### Your assignment
Could you repeat the records shown below exactly as written?

(The input begins)

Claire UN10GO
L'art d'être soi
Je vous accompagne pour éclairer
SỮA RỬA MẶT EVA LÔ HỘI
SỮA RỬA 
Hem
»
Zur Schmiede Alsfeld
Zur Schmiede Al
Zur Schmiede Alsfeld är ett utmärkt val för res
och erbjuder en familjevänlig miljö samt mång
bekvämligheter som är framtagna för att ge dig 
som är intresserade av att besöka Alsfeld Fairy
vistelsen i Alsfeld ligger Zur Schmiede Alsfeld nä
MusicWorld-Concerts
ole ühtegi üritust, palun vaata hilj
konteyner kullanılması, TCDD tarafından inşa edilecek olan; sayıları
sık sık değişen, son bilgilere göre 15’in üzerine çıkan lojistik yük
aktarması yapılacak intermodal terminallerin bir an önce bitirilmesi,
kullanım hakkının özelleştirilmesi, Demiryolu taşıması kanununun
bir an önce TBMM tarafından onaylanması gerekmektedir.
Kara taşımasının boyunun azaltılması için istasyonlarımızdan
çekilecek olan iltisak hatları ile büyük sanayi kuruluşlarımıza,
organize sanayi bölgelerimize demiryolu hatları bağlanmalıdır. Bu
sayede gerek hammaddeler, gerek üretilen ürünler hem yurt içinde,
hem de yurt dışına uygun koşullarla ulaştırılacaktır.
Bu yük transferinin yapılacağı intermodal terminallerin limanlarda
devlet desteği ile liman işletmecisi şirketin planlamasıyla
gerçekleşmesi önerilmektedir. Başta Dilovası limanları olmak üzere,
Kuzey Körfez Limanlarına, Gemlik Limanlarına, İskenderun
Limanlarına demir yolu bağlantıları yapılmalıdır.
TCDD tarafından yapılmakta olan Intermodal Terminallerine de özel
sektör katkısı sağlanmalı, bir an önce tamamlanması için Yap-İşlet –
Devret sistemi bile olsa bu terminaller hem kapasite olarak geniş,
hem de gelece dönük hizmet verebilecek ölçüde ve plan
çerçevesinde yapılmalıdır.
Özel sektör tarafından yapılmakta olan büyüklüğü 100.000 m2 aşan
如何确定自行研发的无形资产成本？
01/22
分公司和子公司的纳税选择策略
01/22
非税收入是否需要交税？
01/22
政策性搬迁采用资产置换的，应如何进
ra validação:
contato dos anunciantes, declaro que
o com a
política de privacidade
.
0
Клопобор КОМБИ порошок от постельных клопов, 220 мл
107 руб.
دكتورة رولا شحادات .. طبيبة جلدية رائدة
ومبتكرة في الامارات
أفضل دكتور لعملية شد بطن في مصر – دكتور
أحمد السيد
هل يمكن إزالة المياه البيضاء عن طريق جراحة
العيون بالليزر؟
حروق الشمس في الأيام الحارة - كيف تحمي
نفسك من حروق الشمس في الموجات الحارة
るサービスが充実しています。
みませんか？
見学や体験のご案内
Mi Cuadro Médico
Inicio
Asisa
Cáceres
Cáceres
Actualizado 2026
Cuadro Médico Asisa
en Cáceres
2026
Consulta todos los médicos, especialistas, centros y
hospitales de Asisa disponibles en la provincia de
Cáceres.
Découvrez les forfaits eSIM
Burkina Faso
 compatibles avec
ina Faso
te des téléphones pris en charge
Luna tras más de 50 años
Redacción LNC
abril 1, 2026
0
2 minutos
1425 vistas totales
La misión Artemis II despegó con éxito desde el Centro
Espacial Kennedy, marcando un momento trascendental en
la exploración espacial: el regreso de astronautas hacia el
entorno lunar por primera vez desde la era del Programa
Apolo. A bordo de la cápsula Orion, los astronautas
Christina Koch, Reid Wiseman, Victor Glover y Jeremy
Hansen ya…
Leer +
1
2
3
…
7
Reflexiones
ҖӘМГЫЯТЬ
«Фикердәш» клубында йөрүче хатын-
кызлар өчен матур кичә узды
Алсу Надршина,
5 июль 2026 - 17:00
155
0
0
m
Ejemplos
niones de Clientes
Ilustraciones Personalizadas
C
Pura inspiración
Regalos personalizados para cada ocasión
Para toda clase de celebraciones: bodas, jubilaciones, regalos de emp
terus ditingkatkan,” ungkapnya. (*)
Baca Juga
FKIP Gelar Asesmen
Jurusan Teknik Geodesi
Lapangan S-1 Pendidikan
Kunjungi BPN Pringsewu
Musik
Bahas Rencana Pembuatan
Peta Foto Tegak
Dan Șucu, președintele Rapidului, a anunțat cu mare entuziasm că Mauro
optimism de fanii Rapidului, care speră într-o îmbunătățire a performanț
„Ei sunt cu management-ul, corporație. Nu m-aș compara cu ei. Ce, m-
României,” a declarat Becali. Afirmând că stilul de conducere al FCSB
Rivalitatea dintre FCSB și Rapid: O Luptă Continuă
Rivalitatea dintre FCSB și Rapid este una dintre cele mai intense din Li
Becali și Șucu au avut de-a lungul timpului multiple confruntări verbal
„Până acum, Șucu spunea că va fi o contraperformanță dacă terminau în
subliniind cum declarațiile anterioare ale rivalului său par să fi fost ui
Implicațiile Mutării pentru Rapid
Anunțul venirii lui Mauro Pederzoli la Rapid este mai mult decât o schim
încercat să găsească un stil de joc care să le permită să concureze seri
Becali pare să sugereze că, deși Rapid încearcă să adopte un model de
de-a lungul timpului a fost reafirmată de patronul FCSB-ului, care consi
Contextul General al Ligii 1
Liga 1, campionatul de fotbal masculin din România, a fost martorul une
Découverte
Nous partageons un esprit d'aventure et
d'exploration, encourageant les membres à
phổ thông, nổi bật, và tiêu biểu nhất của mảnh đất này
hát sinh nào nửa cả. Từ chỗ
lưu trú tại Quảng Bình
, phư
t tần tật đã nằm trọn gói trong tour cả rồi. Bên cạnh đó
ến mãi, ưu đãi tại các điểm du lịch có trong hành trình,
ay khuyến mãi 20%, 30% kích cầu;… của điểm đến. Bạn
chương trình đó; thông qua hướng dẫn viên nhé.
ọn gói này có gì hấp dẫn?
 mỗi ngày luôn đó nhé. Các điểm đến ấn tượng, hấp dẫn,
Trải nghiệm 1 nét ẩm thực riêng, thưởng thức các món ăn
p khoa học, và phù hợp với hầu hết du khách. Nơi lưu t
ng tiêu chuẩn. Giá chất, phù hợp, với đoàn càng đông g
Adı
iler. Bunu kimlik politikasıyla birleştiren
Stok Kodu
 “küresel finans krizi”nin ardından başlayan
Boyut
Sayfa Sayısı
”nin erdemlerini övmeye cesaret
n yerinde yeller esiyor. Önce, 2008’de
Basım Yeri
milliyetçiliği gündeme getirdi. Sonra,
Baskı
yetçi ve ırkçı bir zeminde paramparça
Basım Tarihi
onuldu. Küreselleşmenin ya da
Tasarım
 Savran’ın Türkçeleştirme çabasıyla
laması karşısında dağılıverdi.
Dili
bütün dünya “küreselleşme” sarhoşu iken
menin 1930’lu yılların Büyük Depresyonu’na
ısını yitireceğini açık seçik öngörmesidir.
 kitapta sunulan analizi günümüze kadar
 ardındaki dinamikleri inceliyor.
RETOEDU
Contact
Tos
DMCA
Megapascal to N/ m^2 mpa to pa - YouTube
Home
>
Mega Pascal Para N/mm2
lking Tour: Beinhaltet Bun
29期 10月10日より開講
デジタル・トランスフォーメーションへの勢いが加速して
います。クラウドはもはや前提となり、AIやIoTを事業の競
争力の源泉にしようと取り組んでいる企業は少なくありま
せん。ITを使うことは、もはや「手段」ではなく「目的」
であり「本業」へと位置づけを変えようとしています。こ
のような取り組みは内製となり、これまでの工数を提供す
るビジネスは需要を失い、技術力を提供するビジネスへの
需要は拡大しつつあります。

(The input ends)

### Result of this exercise
Claire UN10GO
L'art d'être soi
Je vous accompagne pour éclairer
SỮA RỬA MẶT EVA LÔ HỘI
SỮA RỬA 
Hem
»
Zur Schmiede Alsfeld
Zur Schmiede Al
Zur Schmiede Alsfeld är ett utmärkt val för res
och erbjuder en familjevänlig miljö samt mång
bekvämligheter som är framtagna för att ge dig 
som är intresserade av att besöka Alsfeld Fairy
vistelsen i Alsfeld ligger Zur Schmiede Alsfeld nä
MusicWorld-Concerts
ole ühtegi üritust, palun vaata hilj
konteyner kullanılması, TCDD tarafından inşa edilecek olan; sayıları
sık sık değişen, son bilgilere göre 15’in üzerine çıkan lojistik yük
aktarması yapılacak intermodal terminallerin bir an önce bitirilmesi,
kullanım hakkının özelleştirilmesi, Demiryolu taşıması kanununun
bir an önce TBMM tarafından onaylanması gerekmektedir.
Kara taşımasının boyunun azaltılması için istasyonlarımızdan
çekilecek olan iltisak hatları ile büyük sanayi kuruluşlarımıza,
organize sanayi bölgelerimize demiryolu hatları bağlanmalıdır. Bu
sayede gerek hammaddeler, gerek üretilen ürünler hem yurt içinde,
hem de yurt dışına uygun koşullarla ulaştırılacaktır.
Bu yük transferinin yapılacağı intermodal terminallerin limanlarda
devlet desteği ile liman işletmecisi şirketin planlamasıyla
gerçekleşmesi önerilmektedir. Başta Dilovası limanları olmak üzere,
Kuzey Körfez Limanlarına, Gemlik Limanlarına, İskenderun
Limanlarına demir yolu bağlantıları yapılmalıdır.
TCDD tarafından yapılmakta olan Intermodal Terminallerine de özel
sektör katkısı sağlanmalı, bir an önce tamamlanması için Yap-İşlet –
Devret sistemi bile olsa bu terminaller hem kapasite olarak geniş,
hem de gelece dönük hizmet verebilecek ölçüde ve plan
çerçevesinde yapılmalıdır.
Özel sektör tarafından yapılmakta olan büyüklüğü 100.000 m2 aşan
如何确定自行研发的无形资产成本？
01/22
分公司和子公司的纳税选择策略
01/22
非税收入是否需要交税？
01/22
政策性搬迁采用资产置换的，应如何进
ra validação:
contato dos anunciantes, declaro que
o com a
política de privacidade
.
0
Клопобор КОМБИ порошок от постельных клопов, 220 мл
107 руб.
دكتورة رولا شحادات .. طبيبة جلدية رائدة
ومبتكرة في الامارات
أفضل دكتور لعملية شد بطن في مصر – دكتور
أحمد السيد
هل يمكن إزالة المياه البيضاء عن طريق جراحة
العيون بالليزر؟
حروق الشمس في الأيام الحارة - كيف تحمي
نفسك من حروق الشمس في الموجات الحارة
るサービスが充実しています。
みませんか？
見学や体験のご案内
Mi Cuadro Médico
Inicio
Asisa
Cáceres
Cáceres
Actualizado 2026
Cuadro Médico Asisa
en Cáceres
2026
Consulta todos los médicos, especialistas, centros y
hospitales de Asisa disponibles en la provincia de
Cáceres.
Découvrez les forfaits eSIM
Burkina Faso
 compatibles avec
ina Faso
te des téléphones pris en charge
Luna tras más de 50 años
Redacción LNC
abril 1, 2026
0
2 minutos
1425 vistas totales
La misión Artemis II despegó con éxito desde el Centro
Espacial Kennedy, marcando un momento trascendental en
la exploración espacial: el regreso de astronautas hacia el
entorno lunar por primera vez desde la era del Programa
Apolo. A bordo de la cápsula Orion, los astronautas
Christina Koch, Reid Wiseman, Victor Glover y Jeremy
Hansen ya…
Leer +
1
2
3
…
7
Reflexiones
ҖӘМГЫЯТЬ
«Фикердәш» клубында йөрүче хатын-
кызлар өчен матур кичә узды
Алсу Надршина,
5 июль 2026 - 17:00
155
0
0
m
Ejemplos
niones de Clientes
Ilustraciones Personalizadas
C
Pura inspiración
Regalos personalizados para cada ocasión
Para toda clase de celebraciones: bodas, jubilaciones, regalos de emp
terus ditingkatkan,” ungkapnya. (*)
Baca Juga
FKIP Gelar Asesmen
Jurusan Teknik Geodesi
Lapangan S-1 Pendidikan
Kunjungi BPN Pringsewu
Musik
Bahas Rencana Pembuatan
Peta Foto Tegak
Dan Șucu, președintele Rapidului, a anunțat cu mare entuziasm că Mauro
optimism de fanii Rapidului, care speră într-o îmbunătățire a performanț
„Ei sunt cu management-ul, corporație. Nu m-aș compara cu ei. Ce, m-
României,” a declarat Becali. Afirmând că stilul de conducere al FCSB
Rivalitatea dintre FCSB și Rapid: O Luptă Continuă
Rivalitatea dintre FCSB și Rapid este una dintre cele mai intense din Li
Becali și Șucu au avut de-a lungul timpului multiple confruntări verbal
„Până acum, Șucu spunea că va fi o contraperformanță dacă terminau în
subliniind cum declarațiile anterioare ale rivalului său par să fi fost ui
Implicațiile Mutării pentru Rapid
Anunțul venirii lui Mauro Pederzoli la Rapid este mai mult decât o schim
încercat să găsească un stil de joc care să le permită să concureze seri
Becali pare să sugereze că, deși Rapid încearcă să adopte un model de
de-a lungul timpului a fost reafirmată de patronul FCSB-ului, care consi
Contextul General al Ligii 1
Liga 1, campionatul de fotbal masculin din România, a fost martorul une
Découverte
Nous partageons un esprit d'aventure et
d'exploration, encourageant les membres à
phổ thông, nổi bật, và tiêu biểu nhất của mảnh đất này
hát sinh nào nửa cả. Từ chỗ
lưu trú tại Quảng Bình
, phư
t tần tật đã nằm trọn gói trong tour cả rồi. Bên cạnh đó
ến mãi, ưu đãi tại các điểm du lịch có trong hành trình,
ay khuyến mãi 20%, 30% kích cầu;… của điểm đến. Bạn
chương trình đó; thông qua hướng dẫn viên nhé.
ọn gói này có gì hấp dẫn?
 mỗi ngày luôn đó nhé. Các điểm đến ấn tượng, hấp dẫn,
Trải nghiệm 1 nét ẩm thực riêng, thưởng thức các món ăn
p khoa học, và phù hợp với hầu hết du khách. Nơi lưu t
ng tiêu chuẩn. Giá chất, phù hợp, với đoàn càng đông g
Adı
iler. Bunu kimlik politikasıyla birleştiren
Stok Kodu
 “küresel finans krizi”nin ardından başlayan
Boyut
Sayfa Sayısı
”nin erdemlerini övmeye cesaret
n yerinde yeller esiyor. Önce, 2008’de
Basım Yeri
milliyetçiliği gündeme getirdi. Sonra,
Baskı
yetçi ve ırkçı bir zeminde paramparça
Basım Tarihi
onuldu. Küreselleşmenin ya da
Tasarım
 Savran’ın Türkçeleştirme çabasıyla
laması karşısında dağılıverdi.
Dili
bütün dünya “küreselleşme” sarhoşu iken
menin 1930’lu yılların Büyük Depresyonu’na
ısını yitireceğini açık seçik öngörmesidir.
 kitapta sunulan analizi günümüze kadar
 ardındaki dinamikleri inceliyor.
RETOEDU
Contact
Tos
DMCA
Megapascal to N/ m^2 mpa to pa - YouTube
Home
>
Mega Pascal Para N/mm2
lking Tour: Beinhaltet Bun
29期 10月10日より開講
デジタル・トランスフォーメーションへの勢いが加速して
います。クラウドはもはや前提となり、AIやIoTを事業の競
争力の源泉にしようと取り組んでいる企業は少なくありま
せん。ITを使うことは、もはや「手段」ではなく「目的」
であり「本業」へと位置づけを変えようとしています。こ
のような取り組みは内製となり、これまでの工数を提供す
るビジネスは需要を失い、技術力を提供するビジネスへの
需要は拡大しつつあります。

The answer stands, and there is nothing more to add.